Dominique ha sido declarado culpable de todos los cargos, entre ellos: violación agravante, a causa de participar y ofrecer a su mujer a abusos sexuales por parte de 50 hombres
El caso tan mediático como espantoso de Gisèle Pelicot ha obtenido por fin su esperada sentencia. Fue sedada, engañada, violada y grabada entre 2011 y 2020. Hechos de los cuales tuvo consciencia el 2 de noviembre de 2020, aunque el auge del ventanal público se abrió desde que comenzó el juicio de tales delitos, en concreto, el pasado 2 de septiembre.

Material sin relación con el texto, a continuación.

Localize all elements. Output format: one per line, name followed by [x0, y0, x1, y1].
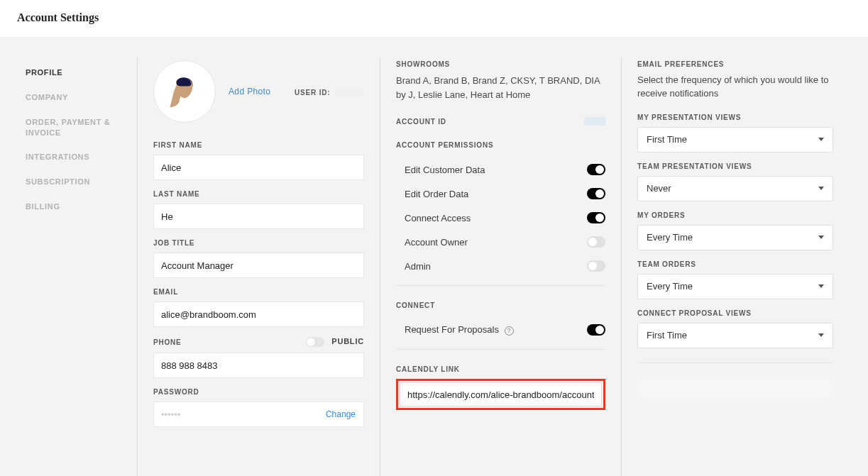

Transcurridos tres meses de juicio, este llega a su fin el 19 de diciembre de 2024. La víctima llegó esta mañana al Palacio de Justicia de París envuelta en una calurosa ovación, ya que se ha convertido en un completo icono del feminismo y la resiliencia de la mujer. Y así queda constatado con la resolución final del caso, la sentencia se dictó de forma exaltada por el tribunal, formado por el presidente, Roger Arata y otros cuatro jueces (tres mujeres y un hombre).
El Tribunal Penal de Aviñón impone la pena máxima de Francia, de 20 años, al exmarido de Gisèle, Dominique Pelicot. No obstante, algunos de los 50 implicados en esas violaciones y vejaciones han obtenido penas inferiores, a pesar de los deseos de la Fiscalía. Dos de estos 50 son culpables de intento de violación y otros dos, culpables de agresión sexual.

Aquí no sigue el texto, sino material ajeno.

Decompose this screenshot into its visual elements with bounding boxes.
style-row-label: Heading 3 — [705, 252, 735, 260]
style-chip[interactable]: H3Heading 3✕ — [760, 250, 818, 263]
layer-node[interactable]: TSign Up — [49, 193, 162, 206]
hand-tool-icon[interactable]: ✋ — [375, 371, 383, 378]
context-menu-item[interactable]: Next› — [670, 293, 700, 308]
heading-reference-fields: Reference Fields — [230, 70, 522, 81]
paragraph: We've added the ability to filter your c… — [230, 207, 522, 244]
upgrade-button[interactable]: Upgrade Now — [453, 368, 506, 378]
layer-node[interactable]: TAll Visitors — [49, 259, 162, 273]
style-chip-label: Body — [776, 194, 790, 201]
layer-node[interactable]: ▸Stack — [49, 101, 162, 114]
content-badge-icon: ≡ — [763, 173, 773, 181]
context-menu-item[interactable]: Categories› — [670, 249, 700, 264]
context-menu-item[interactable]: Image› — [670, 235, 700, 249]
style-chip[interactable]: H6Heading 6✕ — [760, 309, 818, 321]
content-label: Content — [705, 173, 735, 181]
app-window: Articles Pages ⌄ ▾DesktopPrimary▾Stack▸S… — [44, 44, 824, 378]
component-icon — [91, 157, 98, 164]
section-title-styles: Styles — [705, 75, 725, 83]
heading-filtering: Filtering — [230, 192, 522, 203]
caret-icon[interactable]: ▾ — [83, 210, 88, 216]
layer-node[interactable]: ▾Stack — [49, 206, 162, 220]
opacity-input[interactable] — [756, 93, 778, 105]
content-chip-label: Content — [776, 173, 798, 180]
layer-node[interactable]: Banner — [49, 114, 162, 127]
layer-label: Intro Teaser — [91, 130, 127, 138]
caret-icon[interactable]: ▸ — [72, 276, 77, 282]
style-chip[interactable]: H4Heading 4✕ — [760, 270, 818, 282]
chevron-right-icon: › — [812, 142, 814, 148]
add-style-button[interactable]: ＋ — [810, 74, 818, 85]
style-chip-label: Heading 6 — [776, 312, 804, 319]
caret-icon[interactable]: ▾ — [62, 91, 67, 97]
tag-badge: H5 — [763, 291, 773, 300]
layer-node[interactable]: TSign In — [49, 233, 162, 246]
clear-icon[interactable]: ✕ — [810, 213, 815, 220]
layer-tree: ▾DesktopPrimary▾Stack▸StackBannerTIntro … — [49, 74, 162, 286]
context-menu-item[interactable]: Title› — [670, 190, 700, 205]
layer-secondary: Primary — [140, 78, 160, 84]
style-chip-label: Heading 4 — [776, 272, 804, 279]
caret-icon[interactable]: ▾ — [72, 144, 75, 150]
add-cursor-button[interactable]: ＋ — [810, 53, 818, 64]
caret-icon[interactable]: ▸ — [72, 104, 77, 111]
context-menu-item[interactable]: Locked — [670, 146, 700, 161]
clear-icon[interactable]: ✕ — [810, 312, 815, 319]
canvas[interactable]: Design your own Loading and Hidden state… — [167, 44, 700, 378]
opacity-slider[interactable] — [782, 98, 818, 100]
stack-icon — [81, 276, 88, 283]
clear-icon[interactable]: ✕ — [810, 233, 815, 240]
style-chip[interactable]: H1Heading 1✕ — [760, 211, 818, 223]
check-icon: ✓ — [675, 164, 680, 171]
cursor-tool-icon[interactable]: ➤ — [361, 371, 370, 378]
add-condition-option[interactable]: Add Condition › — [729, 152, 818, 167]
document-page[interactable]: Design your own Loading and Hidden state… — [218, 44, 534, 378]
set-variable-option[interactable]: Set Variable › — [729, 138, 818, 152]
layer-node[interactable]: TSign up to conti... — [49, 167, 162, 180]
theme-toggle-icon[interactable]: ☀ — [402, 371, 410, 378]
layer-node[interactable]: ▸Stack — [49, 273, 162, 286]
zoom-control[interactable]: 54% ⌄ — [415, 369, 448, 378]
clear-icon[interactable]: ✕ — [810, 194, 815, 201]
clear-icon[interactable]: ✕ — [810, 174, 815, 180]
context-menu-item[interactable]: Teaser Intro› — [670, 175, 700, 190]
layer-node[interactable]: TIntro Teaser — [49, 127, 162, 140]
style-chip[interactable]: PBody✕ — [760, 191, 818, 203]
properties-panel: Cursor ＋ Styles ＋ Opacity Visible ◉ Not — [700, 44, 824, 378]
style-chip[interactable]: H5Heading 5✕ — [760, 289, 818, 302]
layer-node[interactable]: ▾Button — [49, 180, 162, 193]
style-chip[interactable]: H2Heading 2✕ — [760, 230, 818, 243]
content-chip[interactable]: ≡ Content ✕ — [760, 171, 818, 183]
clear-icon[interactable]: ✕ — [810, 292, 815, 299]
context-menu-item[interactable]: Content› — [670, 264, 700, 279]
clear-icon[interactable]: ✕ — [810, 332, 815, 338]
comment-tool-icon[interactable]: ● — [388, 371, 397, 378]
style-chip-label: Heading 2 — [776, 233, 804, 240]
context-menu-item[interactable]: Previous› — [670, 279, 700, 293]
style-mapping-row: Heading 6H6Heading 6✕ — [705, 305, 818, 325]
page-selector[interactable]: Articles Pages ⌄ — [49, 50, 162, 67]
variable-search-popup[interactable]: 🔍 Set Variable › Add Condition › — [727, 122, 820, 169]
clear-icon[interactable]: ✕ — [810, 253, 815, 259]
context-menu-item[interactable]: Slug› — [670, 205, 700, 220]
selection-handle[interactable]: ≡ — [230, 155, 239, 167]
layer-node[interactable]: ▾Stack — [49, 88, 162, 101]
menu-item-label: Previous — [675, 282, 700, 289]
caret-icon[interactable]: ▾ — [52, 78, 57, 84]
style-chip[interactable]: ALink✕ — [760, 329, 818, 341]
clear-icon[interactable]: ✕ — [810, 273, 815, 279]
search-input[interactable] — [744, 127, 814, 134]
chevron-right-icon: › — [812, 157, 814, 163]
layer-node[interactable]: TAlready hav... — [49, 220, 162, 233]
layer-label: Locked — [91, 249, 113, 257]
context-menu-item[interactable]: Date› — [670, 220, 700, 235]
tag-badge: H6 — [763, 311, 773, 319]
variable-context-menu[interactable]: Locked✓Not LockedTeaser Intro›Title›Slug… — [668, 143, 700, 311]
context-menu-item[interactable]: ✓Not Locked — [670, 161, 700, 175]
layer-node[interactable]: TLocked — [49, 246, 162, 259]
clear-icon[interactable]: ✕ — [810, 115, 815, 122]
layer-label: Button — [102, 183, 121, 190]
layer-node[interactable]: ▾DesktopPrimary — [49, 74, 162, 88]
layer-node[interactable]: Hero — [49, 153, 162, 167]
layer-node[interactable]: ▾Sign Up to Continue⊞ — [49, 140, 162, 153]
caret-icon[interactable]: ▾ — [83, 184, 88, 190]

Dominique ofreció a su exmujer a estos hombres, ya que la patrocinaba en foros de internet y desde el inicio judicial reconoció todos los hechos argumentando que su fantasía era «someter a una mujer sumisa» de ahí las aplastantes sedaciones a las que le inducida. Además de la turbia complicidad y participación de la escalofriante suma de hombres atraídos, conocedores y partícipes del estado en el que se encontraba Gisèle.
Una víctima con el apoyo de todos
La víctima ha desempeñado un crucial papel tanto en la sociedad como en la futura jurisdicción y opinión pública. Las penas judiciales se replantean desde un ojo más crítico, el tópico del consentimiento se eleva en relevancia respecto a las relaciones sexuales y se sigue poniendo sobre la mesa la aplastante realidad de la violencia machista.
Un hecho fundamental en torno a este caso y que apoya el papel vigoroso de protesta de Giselle ha sido su enorme valentía a la hora de mostrar de forma ferviente su rostro a lo largo de todo el juicio. No ha dudado un instante en darse a conocer, para así endosar más peso a su argumento, y en busca de justicia no solo para ella. También para muchas.